Review the listing and copy each line that holds the word "quarters".

Information supplied:
========
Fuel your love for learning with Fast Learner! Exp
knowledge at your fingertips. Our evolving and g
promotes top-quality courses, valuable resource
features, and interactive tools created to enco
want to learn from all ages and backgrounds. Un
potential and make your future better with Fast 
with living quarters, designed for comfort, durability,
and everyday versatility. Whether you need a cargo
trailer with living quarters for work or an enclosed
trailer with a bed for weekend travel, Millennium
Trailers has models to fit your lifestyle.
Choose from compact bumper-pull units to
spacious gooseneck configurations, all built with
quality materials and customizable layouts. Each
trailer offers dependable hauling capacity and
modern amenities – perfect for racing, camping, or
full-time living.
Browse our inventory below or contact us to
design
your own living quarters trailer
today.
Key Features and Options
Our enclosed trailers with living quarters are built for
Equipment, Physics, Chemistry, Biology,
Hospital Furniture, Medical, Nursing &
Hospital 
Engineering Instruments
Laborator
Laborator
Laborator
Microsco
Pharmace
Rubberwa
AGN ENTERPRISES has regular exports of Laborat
========
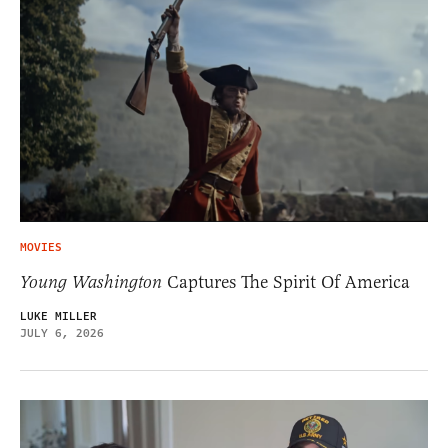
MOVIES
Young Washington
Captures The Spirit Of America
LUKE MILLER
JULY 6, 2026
========
Finished task:
with living quarters, designed for comfort, durability,
trailer with living quarters for work or an enclosed
your own living quarters trailer
Our enclosed trailers with living quarters are built for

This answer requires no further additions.